**Requirement:**
The job is to find each line in the entries holding the string "Club" and copy that line.

**Source information:**
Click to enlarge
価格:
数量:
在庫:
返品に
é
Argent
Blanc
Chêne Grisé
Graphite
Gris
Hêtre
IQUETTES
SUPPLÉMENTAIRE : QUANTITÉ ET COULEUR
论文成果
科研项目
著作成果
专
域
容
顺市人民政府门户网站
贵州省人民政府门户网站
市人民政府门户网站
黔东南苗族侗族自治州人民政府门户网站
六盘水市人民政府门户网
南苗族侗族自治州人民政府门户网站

* * *

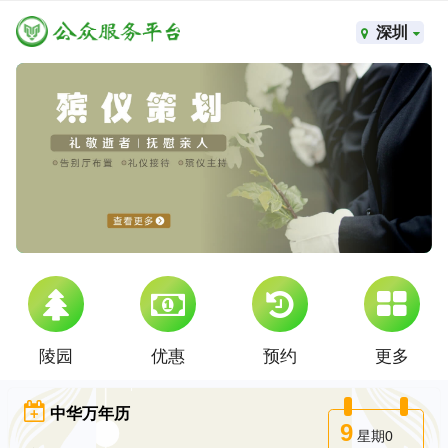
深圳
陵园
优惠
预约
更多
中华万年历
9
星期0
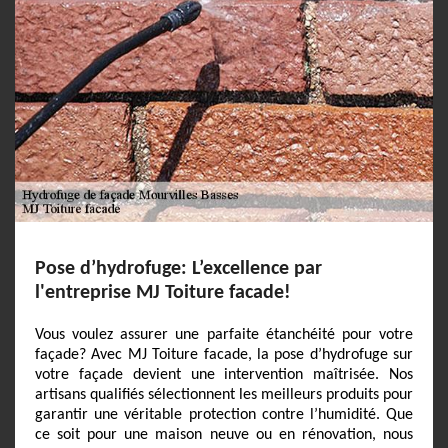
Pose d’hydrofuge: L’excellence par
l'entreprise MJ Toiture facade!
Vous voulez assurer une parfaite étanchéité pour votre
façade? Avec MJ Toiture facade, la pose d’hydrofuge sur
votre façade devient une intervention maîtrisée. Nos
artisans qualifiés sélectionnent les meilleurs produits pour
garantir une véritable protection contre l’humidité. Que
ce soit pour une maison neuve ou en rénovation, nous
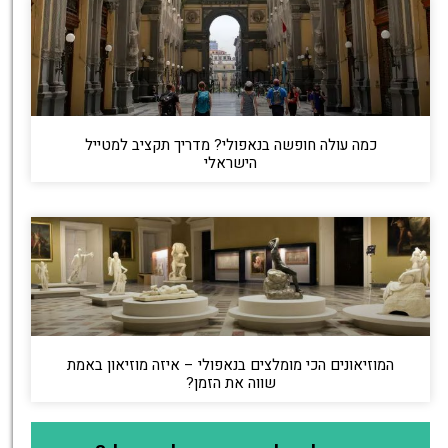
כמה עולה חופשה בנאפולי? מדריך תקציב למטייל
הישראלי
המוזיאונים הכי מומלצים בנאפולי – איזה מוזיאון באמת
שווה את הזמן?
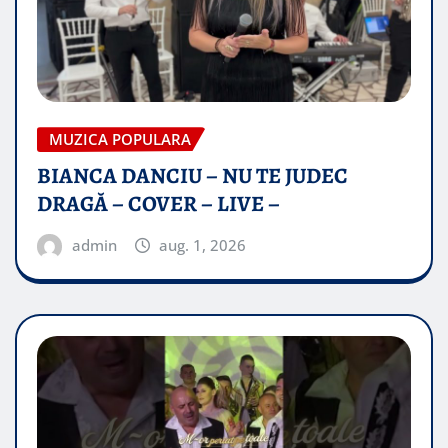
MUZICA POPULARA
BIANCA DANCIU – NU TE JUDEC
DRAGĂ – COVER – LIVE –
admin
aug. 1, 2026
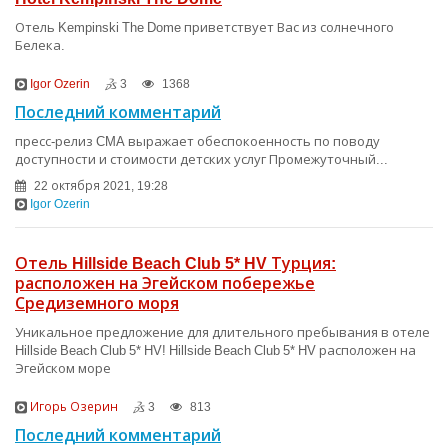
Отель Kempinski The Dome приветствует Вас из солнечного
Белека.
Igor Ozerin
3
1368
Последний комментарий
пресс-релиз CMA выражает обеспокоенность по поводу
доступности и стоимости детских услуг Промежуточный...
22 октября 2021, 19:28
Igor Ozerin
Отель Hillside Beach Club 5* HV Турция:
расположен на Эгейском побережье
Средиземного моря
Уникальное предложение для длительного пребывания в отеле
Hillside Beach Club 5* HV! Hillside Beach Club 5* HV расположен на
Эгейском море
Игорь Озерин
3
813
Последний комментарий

**Exercise solution:**
Отель Hillside Beach Club 5* HV Турция:
Hillside Beach Club 5* HV! Hillside Beach Club 5* HV расположен на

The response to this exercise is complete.